GOAL OF THE EXERCISE.
In the entries below, find the line with "قادرة على تجاوز" and the line with "توصية التداول"; give again those lines and every line between them, exactly.

[Opening DATA EXTRACTS section]

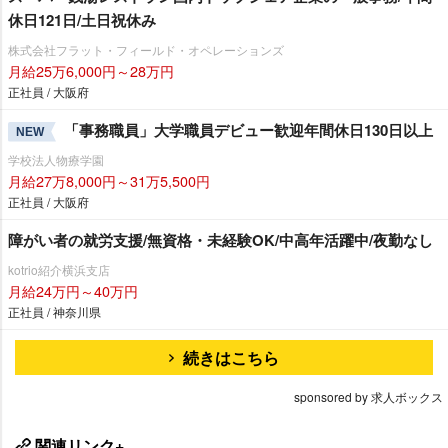
休日121日/土日祝休み
株式会社フラット・フィールド・オペレーションズ
月給25万6,000円～28万円
正社員 / 大阪府
「事務職員」大学職員デビュー歓迎年間休日130日以上
NEW
学校法人物療学園
月給27万8,000円～31万5,500円
正社員 / 大阪府
障がい者の就労支援/無資格・未経験OK/中高年活躍中/夜勤なし
kotrio紹介横浜支店
月給24万円～40万円
正社員 / 神奈川県
続きはこちら
sponsored by 求人ボックス
関連リンク+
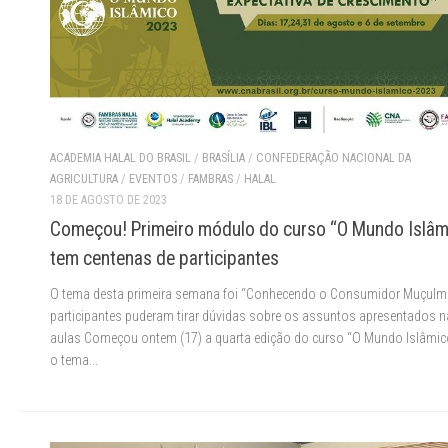
ACADEMIA HALAL DO BRASIL
/
BRASÍLIA
/
CONFEDERAÇÃO NACIONAL DA
AGRICULTURA
/
EVENTOS
/
FAMBRAS
/
HALAL
18 DE AGOSTO DE 2023
Começou! Primeiro módulo do curso “O Mundo Islâm
tem centenas de participantes
O tema desta primeira semana foi “Conhecendo o Consumidor Muçulm
participantes puderam tirar dúvidas sobre os assuntos apresentados 
aulas Começou ontem (17) a quarta edição do curso “O Mundo Islâmi
o tema...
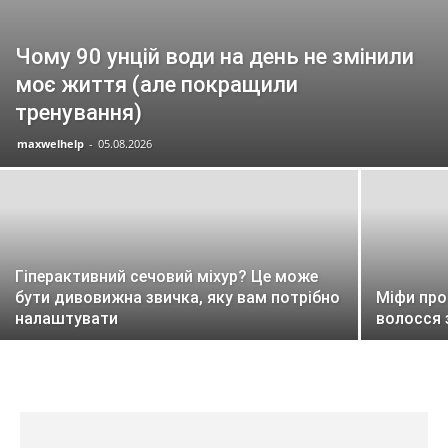
Чому 90 унцій води на день не змінили
моє життя (але покращили
тренування)
maxwelhelp
-
05.08.2026
Гіперактивний сечовий міхур? Це може
бути дивовижна звичка, яку вам потрібно
Міфи про
налаштувати
волосся 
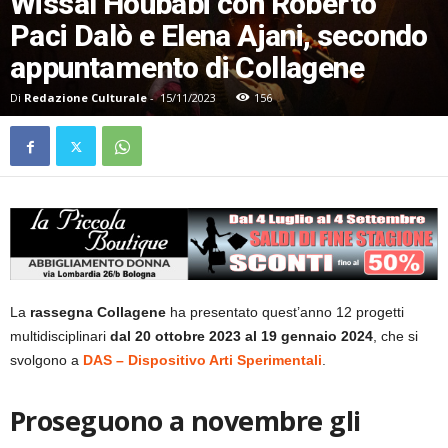
Wissal Houbabi con Roberto
Paci Dalò e Elena Ajani, secondo
appuntamento di Collagene
Di
Redazione Culturale
-
15/11/2023
156
La
rassegna Collagene
ha presentato quest’anno 12 progetti
multidisciplinari
dal 20 ottobre 2023 al 19 gennaio 2024
, che si
svolgono a
DAS – Dispositivo Arti Sperimentali
.
Proseguono a novembre gli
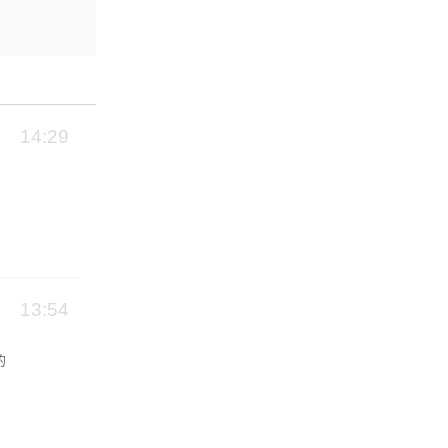
14:29
13:54
的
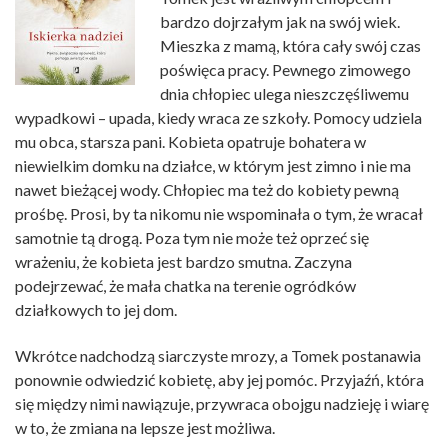
bardzo dojrzałym jak na swój wiek.
Mieszka z mamą, która cały swój czas
poświęca pracy. Pewnego zimowego
dnia chłopiec ulega nieszczęśliwemu
wypadkowi – upada, kiedy wraca ze szkoły. Pomocy udziela
mu obca, starsza pani. Kobieta opatruje bohatera w
niewielkim domku na działce, w którym jest zimno i nie ma
nawet bieżącej wody. Chłopiec ma też do kobiety pewną
prośbę. Prosi, by ta nikomu nie wspominała o tym, że wracał
samotnie tą drogą. Poza tym nie może też oprzeć się
wrażeniu, że kobieta jest bardzo smutna. Zaczyna
podejrzewać, że mała chatka na terenie ogródków
działkowych to jej dom.
Wkrótce nadchodzą siarczyste mrozy, a Tomek postanawia
ponownie odwiedzić kobietę, aby jej pomóc. Przyjaźń, która
się między nimi nawiązuje, przywraca obojgu nadzieję i wiarę
w to, że zmiana na lepsze jest możliwa.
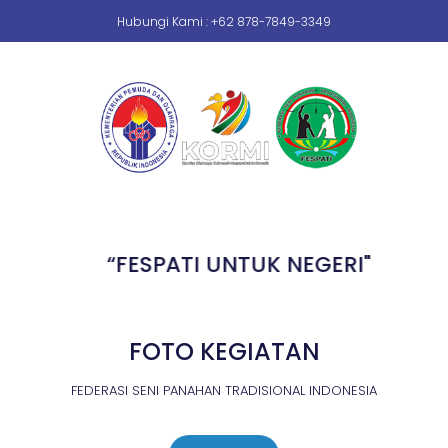
Hubungi Kami : +62 878-7849-3349
.
.
“FESPATI UNTUK NEGERI"
FOTO KEGIATAN
FEDERASI SENI PANAHAN TRADISIONAL INDONESIA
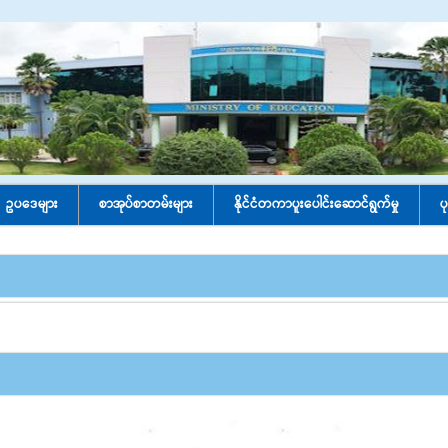
ဥပဒေများ
စာအုပ်စာတမ်းများ
နိုင်ငံတကာပူးပေါင်း‌ဆောင်ရွက်မှု
ပ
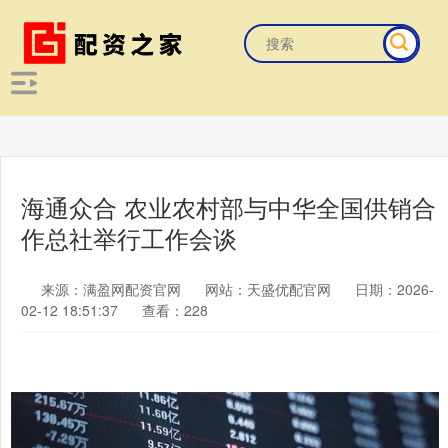
海通众合 农业农村部与中华全国供销合
作总社举行工作会谈
来源：满盈网配资官网
网站：天盛优配官网
日期：2026-
02-12 18:51:37
查看：228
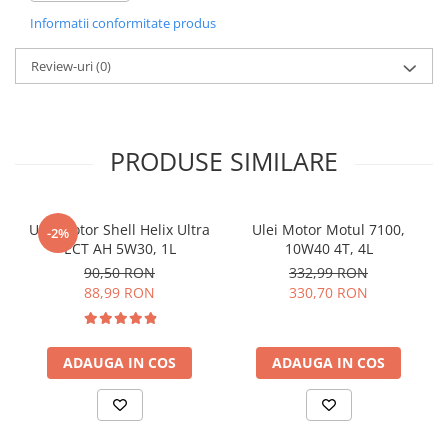
Stabilitate termică prevenind oxidarea; Reducerea uzurii; Este
Informatii conformitate produs
recomandat în mod deosebit pentru motoarele JTD sau common
rail, în care rotatiile pe minut și puterea specifică a motoarelor
sunt imbunatatite. Înlocuirea trebuie să fie indicată de Fiat.
Review-uri
(0)
Date tehnice ACEA B3 / B4, API CF SAE 5W-40 FIAT 9.55535-N2
REFERINȚĂ TEHNICĂ CONTRACTUALĂ F515.D06 GM-LL-B-025 MB
229.3 VW 502.00 505.00
PRODUSE SIMILARE
Ulei motor Shell Helix Ultra
Ulei Motor Motul 7100,
-2%
ECT AH 5W30, 1L
10W40 4T, 4L
90,50 RON
332,99 RON
88,99 RON
330,70 RON
ADAUGA IN COS
ADAUGA IN COS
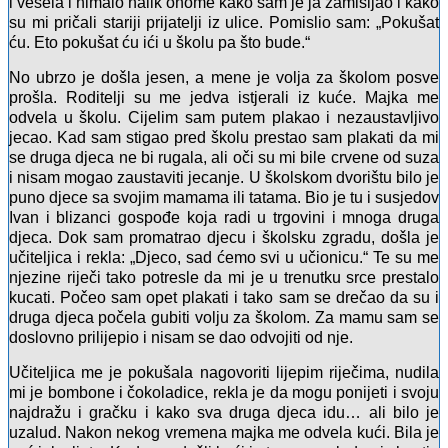
i vesela i nimalo nalik onome kako sam je ja zamišljao i kako
su mi pričali stariji prijatelji iz ulice. Pomislio sam: „Pokušat
ću. Eto pokušat ću ići u školu pa što bude.“
No ubrzo je došla jesen, a mene je volja za školom posve
prošla. Roditelji su me jedva istjerali iz kuće. Majka me
odvela u školu. Cijelim sam putem plakao i nezaustavljivo
jecao. Kad sam stigao pred školu prestao sam plakati da mi
se druga djeca ne bi rugala, ali oči su mi bile crvene od suza
i nisam mogao zaustaviti jecanje. U školskom dvorištu bilo je
puno djece sa svojim mamama ili tatama. Bio je tu i susjedov
Ivan i blizanci gospođe koja radi u trgovini i mnoga druga
djeca. Dok sam promatrao djecu i školsku zgradu, došla je
učiteljica i rekla: „Djeco, sad ćemo svi u učionicu.“ Te su me
njezine riječi tako potresle da mi je u trenutku srce prestalo
kucati. Počeo sam opet plakati i tako sam se drečao da su i
druga djeca počela gubiti volju za školom. Za mamu sam se
doslovno prilijepio i nisam se dao odvojiti od nje.
Učiteljica me je pokušala nagovoriti lijepim riječima, nudila
mi je bombone i čokoladice, rekla je da mogu ponijeti i svoju
najdražu i gračku i kako sva druga djeca idu… ali bilo je
uzalud. Nakon nekog vremena majka me odvela kući. Bila je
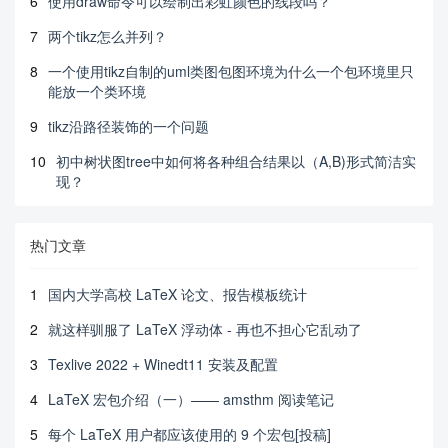
6
使用draw命令可以绘制出彩虹颜色的线段吗？
7
两个tikz怎么并列？
8
一个使用tikz自制的uml类图包图环境为什么一个包环境里只
能放一个类环境
9
tikz沿路径装饰的一个问题
10
初中树状图tree中如何将各种组合结果以（A,B)形式简洁实
现？
热门文章
1
国内大学高校 LaTeX 论文、报告模板统计
2
就这样驯服了 LaTeX 浮动体 - 再也不担心它乱动了
3
Texlive 2022 + Winedt11 安装及配置
4
LaTeX 宏包介绍（一）—— amsthm 阅读笔记
5
每个 LaTeX 用户都应该使用的 9 个宏包[投稿]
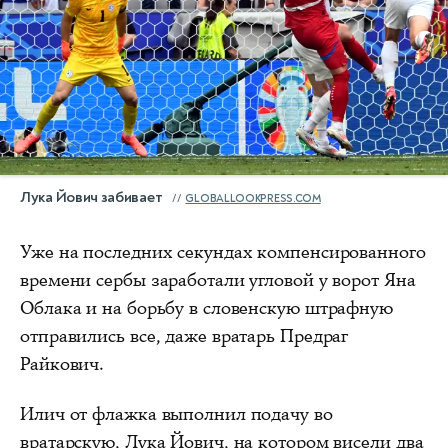
Лука Йович забивает
GLOBALLOOKPRESS.COM
Уже на последних секундах компенсированного
времени сербы заработали угловой у ворот Яна
Облака и на борьбу в словенскую штрафную
отправились все, даже вратарь Предраг
Райкович.
Илич от флажка выполнил подачу во
вратарскую, Лука Йович, на котором висели два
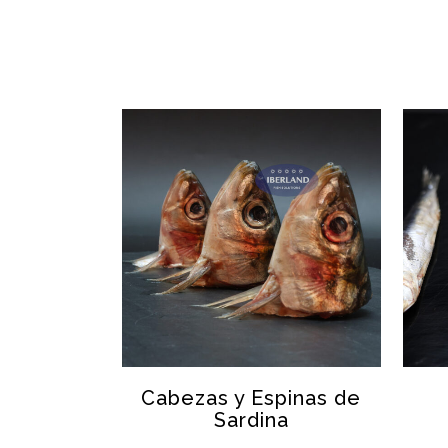
VER
Cabezas y Espinas de
Sardina
SARDINA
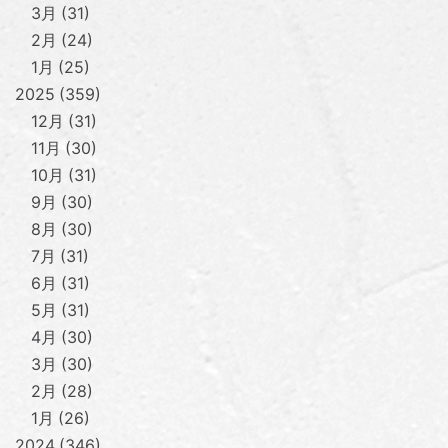
3月
31
2月
24
1月
25
2025
359
12月
31
11月
30
10月
31
9月
30
8月
30
7月
31
6月
31
5月
31
4月
30
3月
30
2月
28
1月
26
2024
346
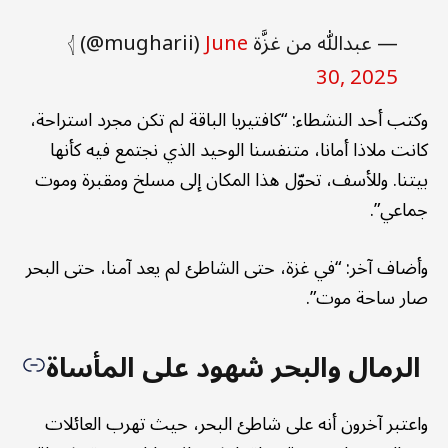
— عبداللّٰه من غزَّة 𓂆 (@mugharii)
June
30, 2025
وكتب أحد النشطاء: “كافتيريا الباقة لم تكن مجرد استراحة،
كانت ملاذا أمانا، متنفسنا الوحيد الذي نجتمع فيه كأنها
بيتنا. وللأسف، تحوّل هذا المكان إلى مسلخ ومقبرة وموت
جماعي”.
وأضاف آخر: “في غزة، حتى الشاطئ لم يعد آمنا، حتى البحر
صار ساحة موت”.
الرمال والبحر شهود على المأساة
واعتبر آخرون أنه على شاطئ البحر، حيث تهرب العائلات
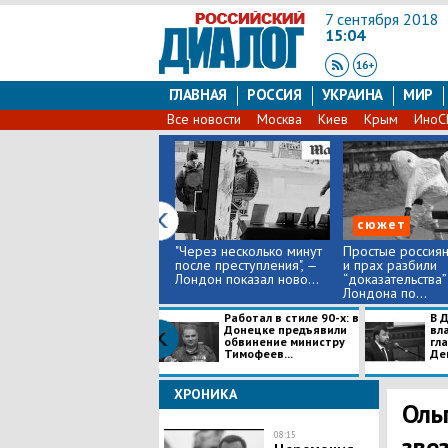
7 сентября 2018
15:04
ГЛАВНАЯ
РОССИЯ
УКРАИНА
МИР
Все новости
Москва
Киев
Крым
Ино
сюжет
"Через несколько минут
Простые россиян
после преступления", —
и прах разбили
Лондон показал ново...
“доказательства”
Лондона по...
Работал в стиле 90-х: в
В 
Донецке предъявили
вла
обвинение министру
гл
Тимофеев...
Ден
ХРОНИКА
Ольг
08:15
зве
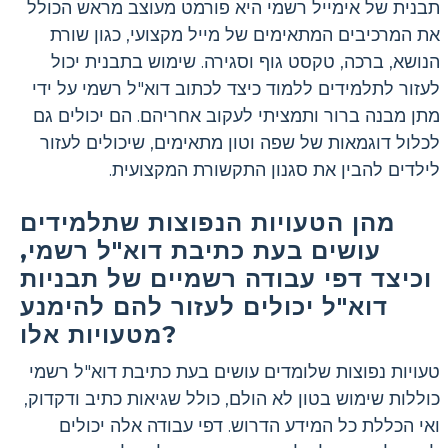
תבנית של אימייל רשמי היא פורמט מעוצב מראש הכולל
את המרכיבים המתאימים של מייל מקצועי, כגון שורת
הנושא, ברכה, טקסט גוף וסגירה. שימוש בתבנית יכול
לעזור לתלמידים ללמוד כיצד לכתוב דוא"ל רשמי על ידי
מתן מבנה ברור ותמציתי לעקוב אחריהם. הם יכולים גם
לכלול דוגמאות של שפה וטון מתאימים, שיכולים לעזור
לילדים להבין את סגנון התקשורת המקצועית.
מהן הטעויות הנפוצות שתלמידים
עושים בעת כתיבת דוא"ל רשמי,
וכיצד דפי עבודה רשמיים של תבניות
דוא"ל יכולים לעזור להם להימנע
מטעויות אלו?
טעויות נפוצות שלומדים עושים בעת כתיבת דוא"ל רשמי
כוללות שימוש בטון לא הולם, כולל שגיאות כתיב ודקדוק,
ואי הכללת כל המידע הדרוש. דפי עבודה אלה יכולים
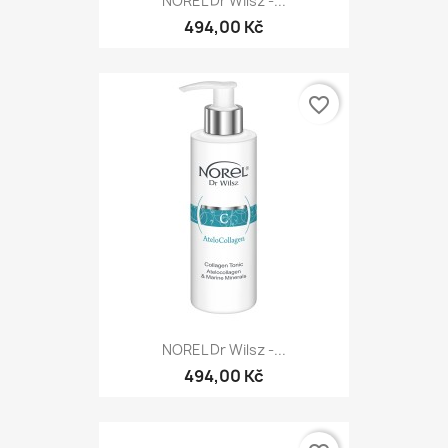
NOREL Dr Wilsz -...
494,00 Kč
favorite_border
NOREL Dr Wilsz -...
494,00 Kč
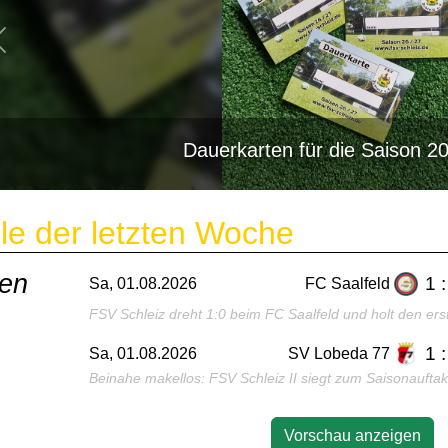
Neuzugang Nr. 6: Herzlich Willkomme
le der letzten Woche
ren
1 :
Sa, 01.08.2026
FC Saalfeld
FSV Schleiz dreht 1:0 beim FC Saalfeld und holt den ers
1 :
Sa, 01.08.2026
SV Lobeda 77
Beinahe makellos: FSV Schleiz II siegt zum Saisonauftak
Vorschau anzeigen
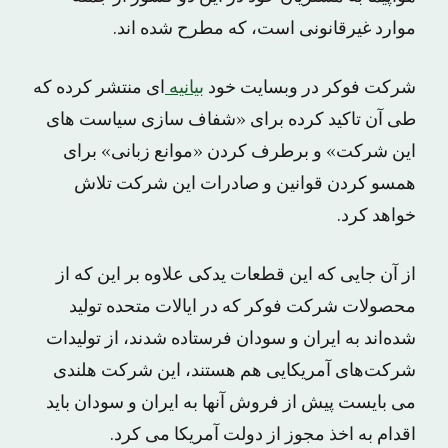
موارد غیرقانونی است، که مطرح شده اند.
شرکت فوکر در وبسایت خود
بیانیه
ای منتشر کرده که
طی آن تاکید کرده برای «شفاف سازی سیاست های
این شرکت» و برطرف کردن «موانع زبانی» برای
همسو کردن قوانین و صادرات این شرکت تلاش
خواهد کرد.
از آن جایی که این قطعات یدکی علاوه بر این که از
محصولات شرکت فوکر که در ایالات متحده تولید
شده‌اند به ایران و سودان فرستاده شدند، از تولیدات
شرکت‌های آمریکایی هم هستند، این شرکت هلندی
می بایست پیش از فروش آنها به ایران و سودان باید
اقدام به اخذ مجوز از دولت آمریکا می کرد.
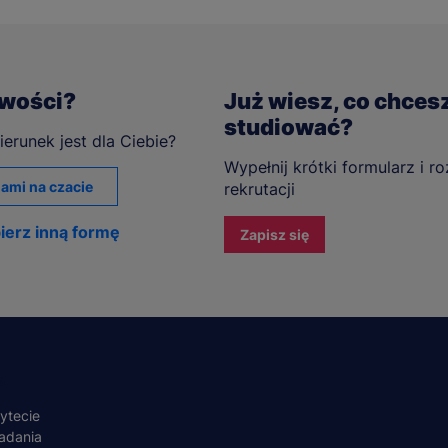
iwości?
Już wiesz, co chces
studiować?
ierunek jest dla Ciebie?
Wypełnij krótki formularz i r
ami na czacie
rekrutacji
ierz inną formę
Zapisz się
A
ytecie
adania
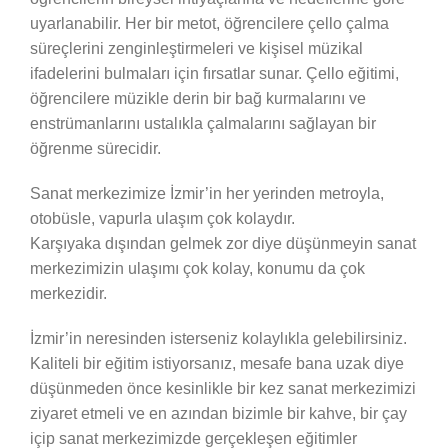
uyarlanabilir. Her bir metot, öğrencilere çello çalma
süreçlerini zenginleştirmeleri ve kişisel müzikal
ifadelerini bulmaları için fırsatlar sunar. Çello eğitimi,
öğrencilere müzikle derin bir bağ kurmalarını ve
enstrümanlarını ustalıkla çalmalarını sağlayan bir
öğrenme sürecidir.
Sanat merkezimize İzmir’in her yerinden metroyla,
otobüsle, vapurla ulaşım çok kolaydır.
Karşıyaka dışından gelmek zor diye düşünmeyin sanat
merkezimizin ulaşımı çok kolay, konumu da çok
merkezidir.
İzmir’in neresinden isterseniz kolaylıkla gelebilirsiniz.
Kaliteli bir eğitim istiyorsanız, mesafe bana uzak diye
düşünmeden önce kesinlikle bir kez sanat merkezimizi
ziyaret etmeli ve en azından bizimle bir kahve, bir çay
içip sanat merkezimizde gerçekleşen eğitimler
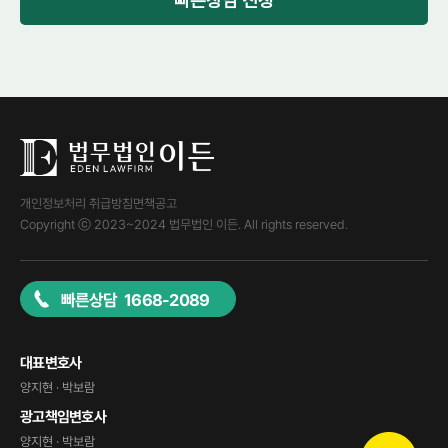
빠른상담 신청
개인정보처리 취급방침
면책공고
Copyright ⓒ 2023~2024 법무법인 이든. All rights reserved.
빠른상담 1668-2089
대표변호사
양지현 · 박보람
광고책임변호사
양지현 · 박보람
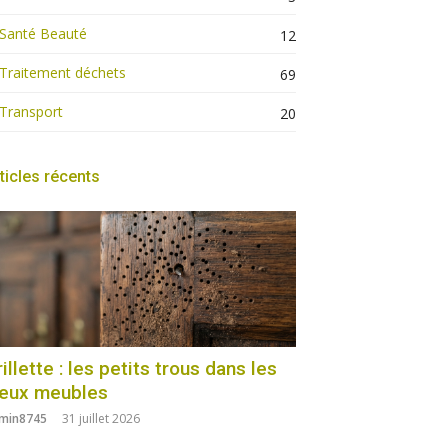
Santé Beauté
12
Traitement déchets
69
Transport
20
ticles récents
illette : les petits trous dans les
ieux meubles
min8745
31 juillet 2026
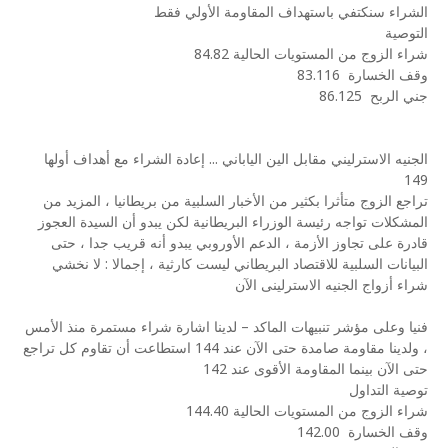
الشراء سنكتفي باستهداف المقاومة الأولي فقط
التوصية
شراء الزوج من المستويات الحالية 84.82
وقف الخسارة
83.116
جني الربح
86.125
الجنيه الاسترليني مقابل الين الياباني ... إعادة الشراء مع أهداف أولها
149
تراجع الزوج متأثرا بكثير من الأخبار السلبية من بريطانيا ، المزيد من
المشكلات تواجه رئيسة الوزراء البريطانية لكن يبدو أن السيدة العجوز
قادرة على تجاوز الأزمة ، الدعم الأوروبي يبدو أنه قريب جدا ، حتى
البيانات السلبية للاقتصاد البريطاني ليست كارثية ، إجمالا : لا نخشي
شراء أزواج الجنيه الاسترلينى الآن
فنيا وعلى مؤشر تنبيهات الماكد – لدينا اشارة شراء مستمرة منذ الأمس
، ولدينا مقاومة صامدة حتى الآن عند 144 استطاعت أن تقاوم كل تراجع
حتى الآن بينما المقاومة الأقوى عند 142
توصية التداول
شراء الزوج من المستويات الحالية 144.40
وقف الخسارة
142.00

[Closing DATA EXTRACTS section]

EXERCISE RESULT.
قادرة على تجاوز الأزمة ، الدعم الأوروبي يبدو أنه قريب جدا ، حتى
البيانات السلبية للاقتصاد البريطاني ليست كارثية ، إجمالا : لا نخشي
شراء أزواج الجنيه الاسترلينى الآن
فنيا وعلى مؤشر تنبيهات الماكد – لدينا اشارة شراء مستمرة منذ الأمس
، ولدينا مقاومة صامدة حتى الآن عند 144 استطاعت أن تقاوم كل تراجع
حتى الآن بينما المقاومة الأقوى عند 142
توصية التداول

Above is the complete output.